Coventry became the centre of the British car industry, dominated by the Jaguar plant near Coundon, the Triumph plant at Canley, and the Rootes Group's Ryton plant just beyond the city's eastern boundary. However, the Canley plant was closed by British Leyland in 1980, followed more than 20 years later by the Jaguar plant, and finally the former Rootes plant (taken over by Peugeot at the end of the 1970s), meaning that there was virtually no vehicle production remaining in Coventry by 2007.

Castle Bromwich Assembly was built in the late 1930s for the manufacture of Spitfire aircraft, which continued throughout World War II. Aircraft manufacturing at the plant continued until 1977, when it was sold to Jaguar for car production. The factory remains in use four decades later. Around the same time that the Castle Bromwich Assembly was built, the government built a shadow factory at Solihull, which produced aircraft for the war effort. After the war, the plant was taken over by Rover cars, who relocated from their Lode Lane plant in Coventry. The Land Rover, Britain's first four-wheel drive off-road vehicle, was first produced at the Solihull factory in 1948. The factory expanded and increased in productivity over the subsequent decades to allow for the production of Rover, Land Rover and more recently Jaguar cars.

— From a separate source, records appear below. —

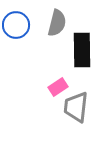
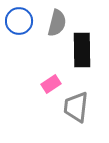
blue circle: moved 3 px right, 4 px up
pink rectangle: moved 7 px left, 3 px up
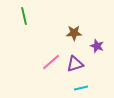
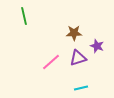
purple triangle: moved 3 px right, 6 px up
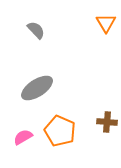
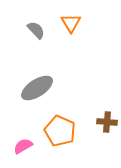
orange triangle: moved 35 px left
pink semicircle: moved 9 px down
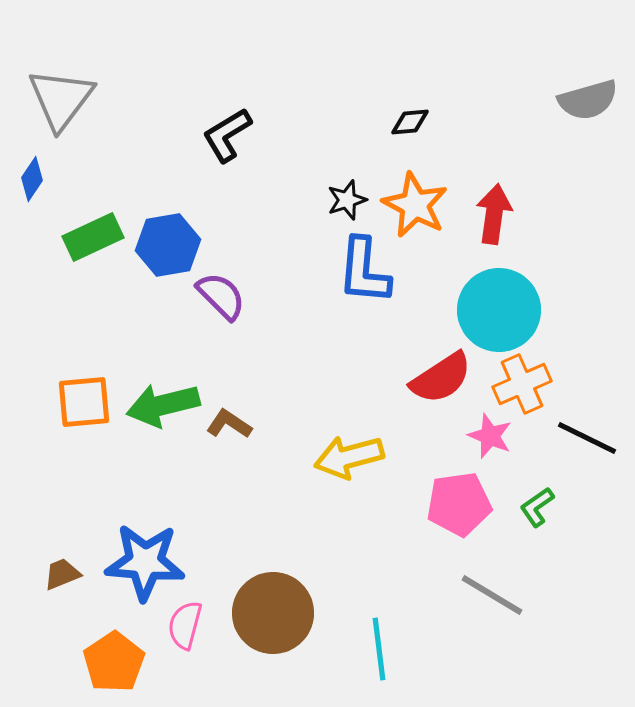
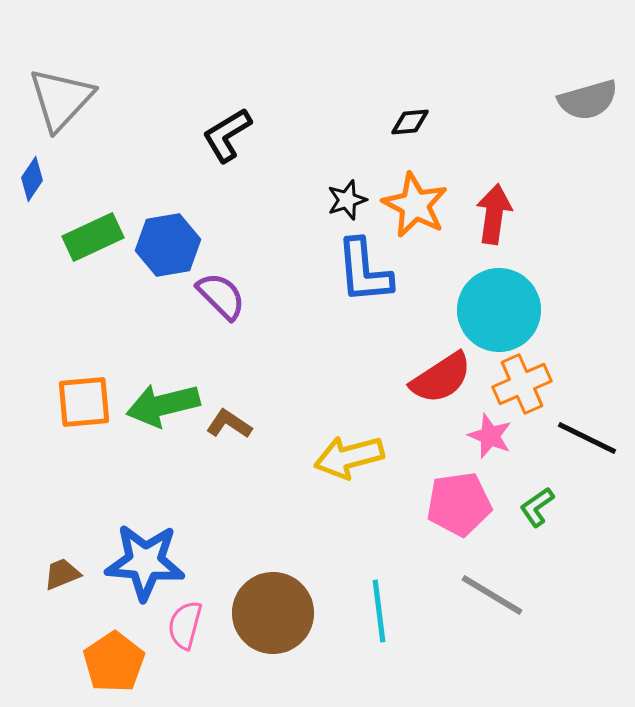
gray triangle: rotated 6 degrees clockwise
blue L-shape: rotated 10 degrees counterclockwise
cyan line: moved 38 px up
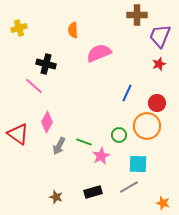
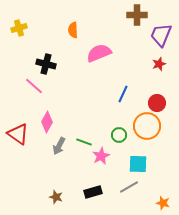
purple trapezoid: moved 1 px right, 1 px up
blue line: moved 4 px left, 1 px down
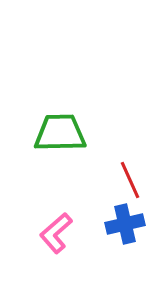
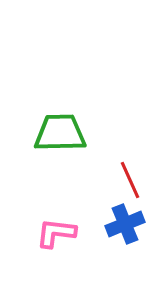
blue cross: rotated 9 degrees counterclockwise
pink L-shape: rotated 48 degrees clockwise
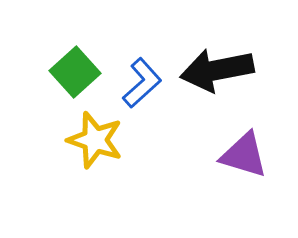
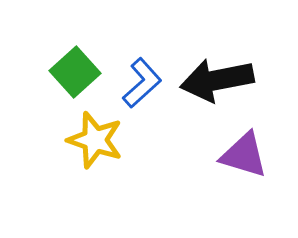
black arrow: moved 10 px down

The coal and iron ore deposits of the Black Country area provided a ready source of raw material. The area grew rapidly during the Industrial Revolution, and by the 20th century had grown into one large conurbation. However, the Black Country's coal mining industry was in decline by the early 20th century and the last coal pit in the area, Baggeridge Colliery at Sedgley, closed in 1968. Heavy industry began to decline in the 1970s and 1980s, with towns including Bilston, Darlaston, Wednesbury, Tipton and Brierley Hill being hit particularly hard by factory closures. However, new lighter industry began to develop in some of these areas, with a large retail park developing in the north of Wednesbury during the 1990s and a light industrial estate being built in the south of the town. Brierley Hill became home to the Merry Hill Shopping Centre, which developed between 1985 and 1990. Many of the former industrial sites in Tipton, however, have been mostly developed for new housing. Oldbury has retained a significant amount of manufacturing while also enjoying a significant growth in the retail sector, with a string of retail developments having appeared around the town since 1980.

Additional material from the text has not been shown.